When Is a Pixel Not a Pixel?

These days, “4k” is the buzz of the home theater community. Digital cinema projectors are (slowly) transitioning from 2k resolution to 4k models. Recent Blu-ray titles have been advertised as benefiting from new 4k transfers. Many people assume that the HDTV standard will jump from 1080p to 4k any day now, and a whole new 4k video format better than Blu-ray will be needed to support it. What most people don’t realize is that “4k” isn’t necessarily really 4k. Confused? Read on after the break.

One of the biggest dangers in the home theater hobby today is how easily people can be mislead by specs and marketing hype, which often attempt to reduce complex topics down to simple linear mathematical analogies. High numbers sound better than low numbers. This game is played all the time with stats like contrast ratio. A TV that claims a 100,000:1 contrast ratio must be twice as good as another set that only claims 50,000:1, right? Frankly, no. The issue these specs ignore is just how those contrast numbers are achieved. Is that a native contrast ratio, or is a dynamic iris needed? How are these number measured? Can either of them actually be achieved in real-world viewing? At what point are there diminishing returns? These are just some of the questions that need to be asked.
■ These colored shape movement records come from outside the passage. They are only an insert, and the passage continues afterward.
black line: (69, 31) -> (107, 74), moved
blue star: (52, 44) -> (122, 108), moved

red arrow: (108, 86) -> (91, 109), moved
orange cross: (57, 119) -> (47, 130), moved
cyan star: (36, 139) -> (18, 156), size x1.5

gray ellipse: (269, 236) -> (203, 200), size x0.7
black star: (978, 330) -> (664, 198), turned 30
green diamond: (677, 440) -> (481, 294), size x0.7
Likewise, resolution stats have a similar problem. “4k” just sounds so much better than 2K (or 1080p), doesn’t it? Gosh, it must be twice as good! 4 is twice as much as 2. How much more obvious can it be?
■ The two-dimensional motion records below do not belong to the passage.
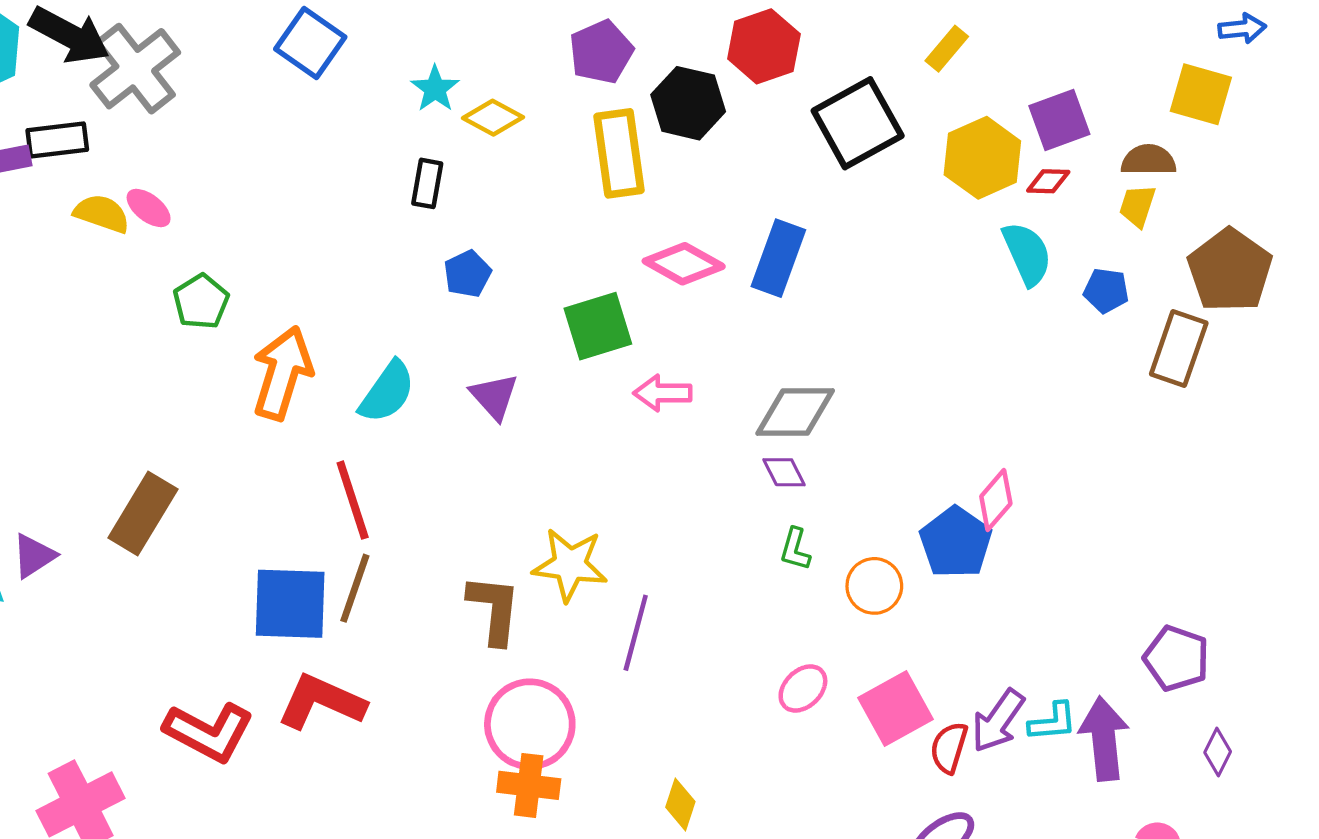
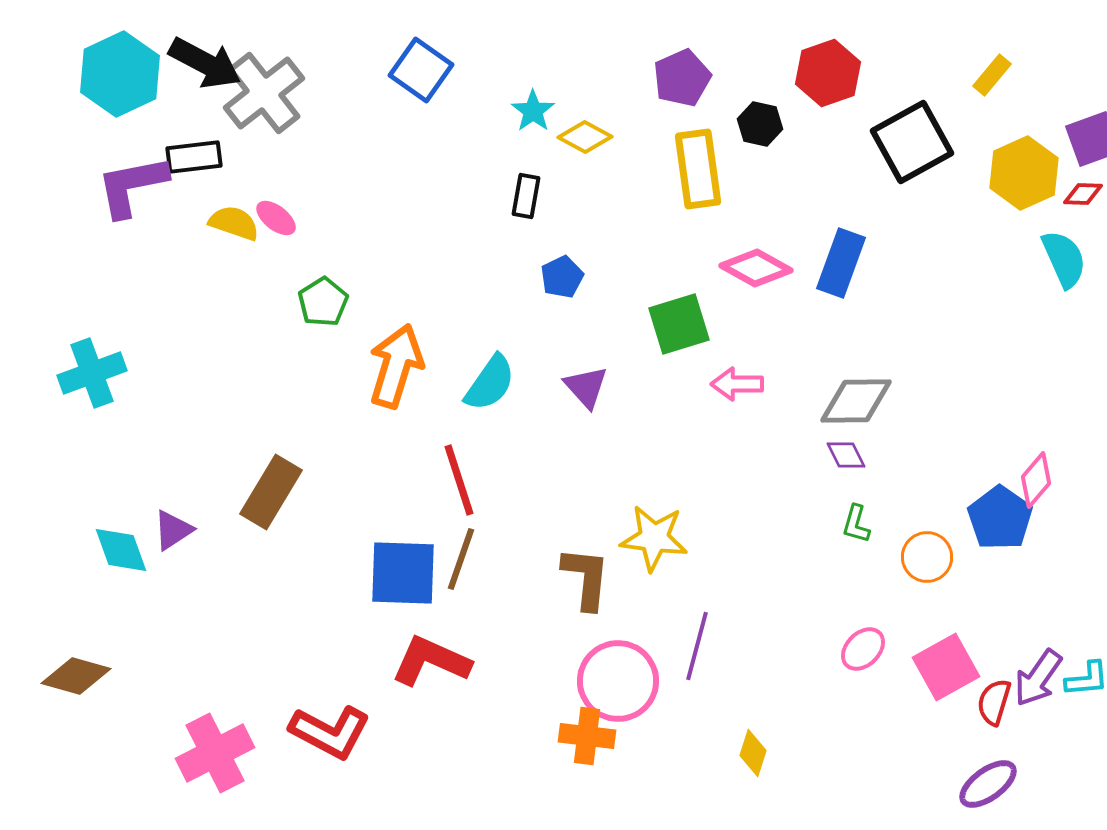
black hexagon: (688, 103) -> (760, 124), size x0.7
purple line: (636, 633) -> (697, 646), moved
red L-shape: (209, 732) -> (330, 732), moved
orange cross: (529, 785) -> (587, 736), moved

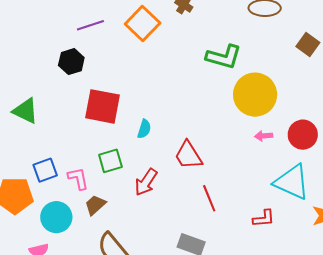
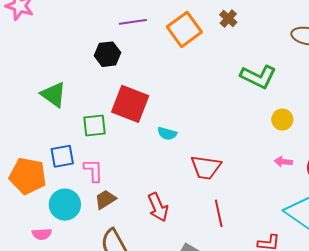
yellow circle: (255, 95) -> (282, 120), size x0.5
cyan semicircle: (144, 129) -> (167, 134), turned 78
red trapezoid: (188, 155) -> (206, 167), turned -60
green square: (110, 161) -> (94, 125), moved
red arrow: (146, 182) -> (158, 207), moved, turned -68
Unfortunately, it just doesn’t work that way. In an interview for a publication called Creative Cow (“The Magazine for Media Professionals in Film, Broadcast & Production”), John Galt, the SVP of Advanced Digital Imaging at Panavision, attempts to demystify the difference between real pixels and “marketing pixels.” Here are a couple of relevant quotes from the article, titled “The Truth About 2k, 4k & the Future of Pixels”:

Unfortunately, one of the tragedies of digital imaging, is that now we’ve got these ridiculous numbers games, because so few people understand the fundamentals of the imaging technology, everybody wants a number to latch on to. The numbers don’t mean anything in the context of 100 years of development of film and motion picture technology, optical technology and laboratory practice and cinematographers did wonderful work without understanding anything about the chemistry or photographic emulsion technology.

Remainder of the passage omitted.